APSEZ’s size and capability
Despite the industry fears over the growing size of the APSEZ empire, Singhal opines that it could become “even bigger”. “Even today, APSEZ is under-estimated,”
“The port and logistics field are open to all, but others Indian business houses could not make it because they did not have the management capability and the vision to grow bigger. It is not Adani’s fault,” he said referring to concerns that rivals have been left far behind.
For instance, the erstwhile UK port operator P&O Ports (which was later acquired by D P World) approached the Tata Group for a partnership when it was building India’s first private container terminal at JNPT in the late 1990’s. “But Tatas declined the offer and lost the opportunity to enter a sector which would have fetched high value proposition to the Group and made it a big player,” the executive who made the offer to Tatas said.
APSEZ’s model, according to Singhal, is to offer integrated solutions to customers. “The game is not just ports, the game is ports, hinterland transport and logistics parks to provide single window supply chain solutions to industrial clients,” he said.
APSEZ is efficient, can raise huge capital and has integrated into the entire logistics chain encompassing ports, container trains, dry ports and multi-modal logistics parks, he said.
“If ports give X revenues, hinterland logistics could give 3-4 times more revenue,” he noted.
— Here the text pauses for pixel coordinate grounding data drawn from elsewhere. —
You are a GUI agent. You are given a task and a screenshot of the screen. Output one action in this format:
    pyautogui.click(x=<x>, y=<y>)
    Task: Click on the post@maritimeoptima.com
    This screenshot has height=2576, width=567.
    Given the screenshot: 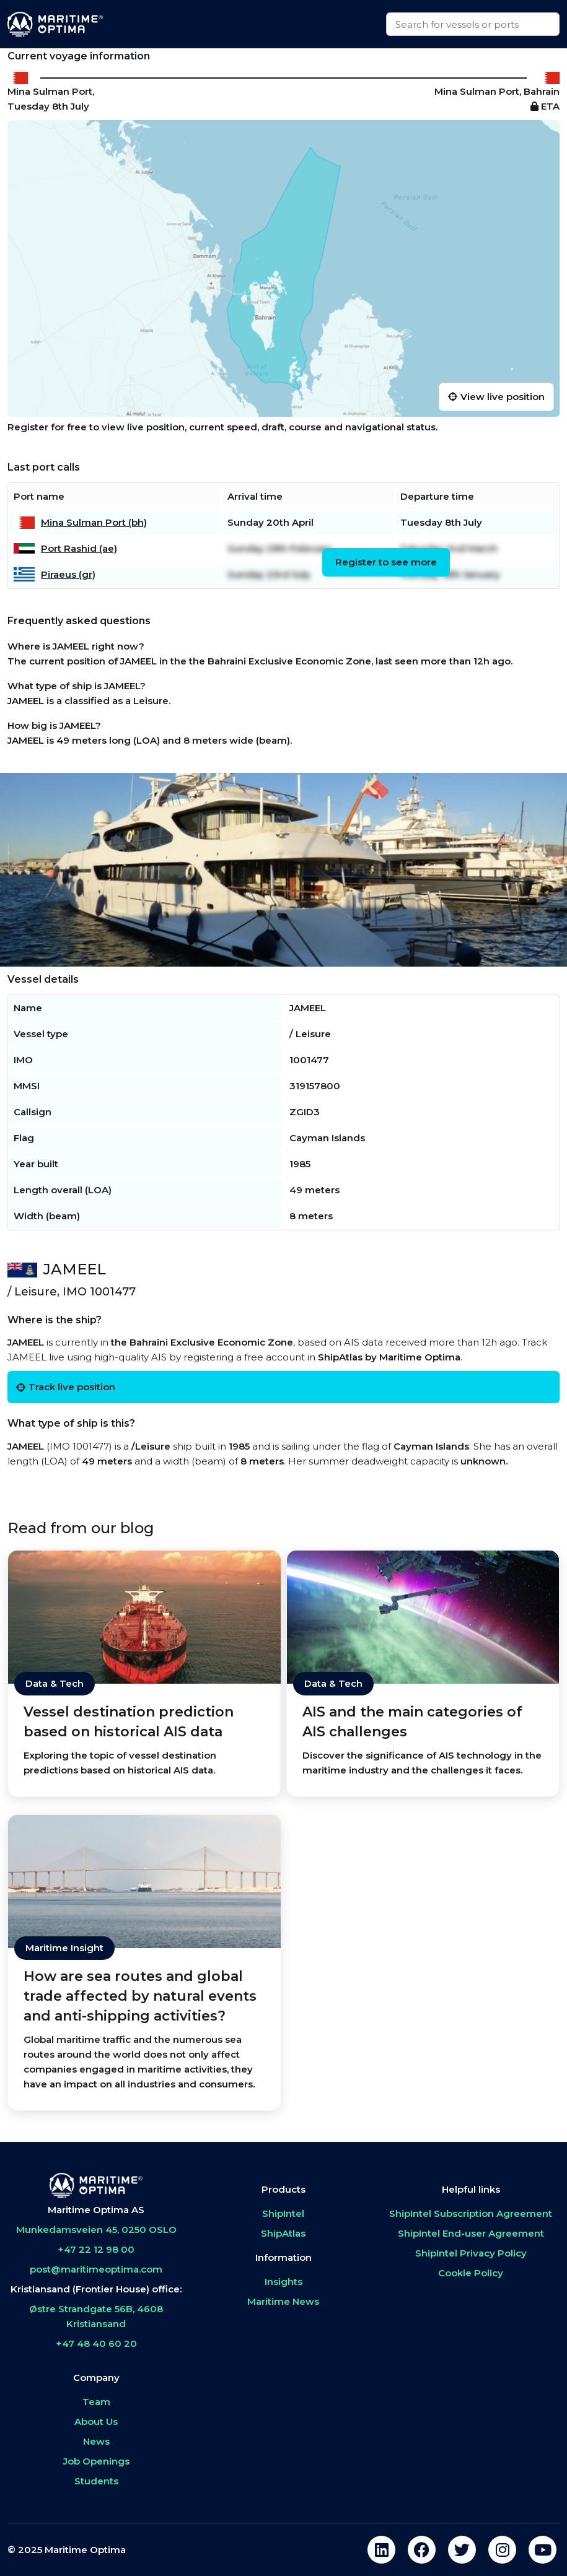 What is the action you would take?
    pyautogui.click(x=96, y=2269)
    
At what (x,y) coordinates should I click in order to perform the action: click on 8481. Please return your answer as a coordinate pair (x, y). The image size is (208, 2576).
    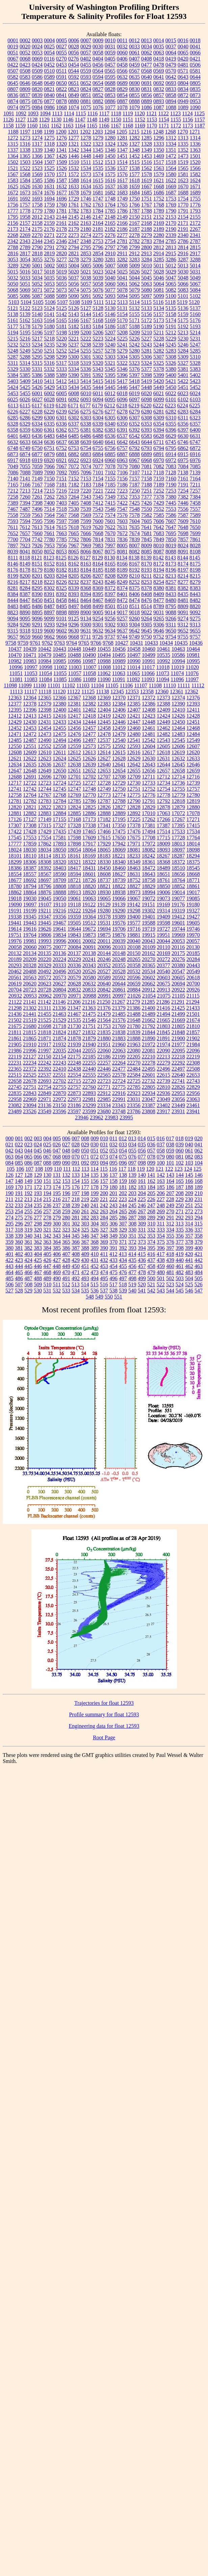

In contrast, the margin from port business is as high as 70 per cent whereas in inland logistics, it could be about 15per cent.
Once APSEZ has control over the hinterland cargo, Adani would control large swathes of national supply chain which in turn would augment Adani port volumes and port profit margins creating a value enhancing virtuous circle. That’s the game plan,” he added.